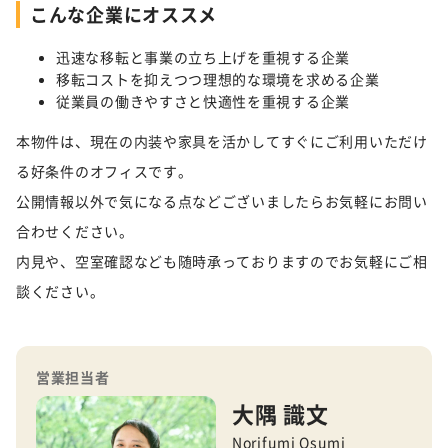
こんな企業にオススメ
迅速な移転と事業の立ち上げを重視する企業
移転コストを抑えつつ理想的な環境を求める企業
従業員の働きやすさと快適性を重視する企業
本物件は、現在の内装や家具を活かしてすぐにご利用いただけ
る好条件のオフィスです。
公開情報以外で気になる点などございましたらお気軽にお問い
合わせください。
内見や、空室確認なども随時承っておりますのでお気軽にご相
談ください。
営業担当者
大隅 識文
Norifumi Osumi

-----

Repeat the lines above, from the one containing "公開情報以外で気になる点などございましたらお気軽にお問い" to the final line, word for word and with nothing else.

公開情報以外で気になる点などございましたらお気軽にお問い
合わせください。
内見や、空室確認なども随時承っておりますのでお気軽にご相
談ください。
営業担当者
大隅 識文
Norifumi Osumi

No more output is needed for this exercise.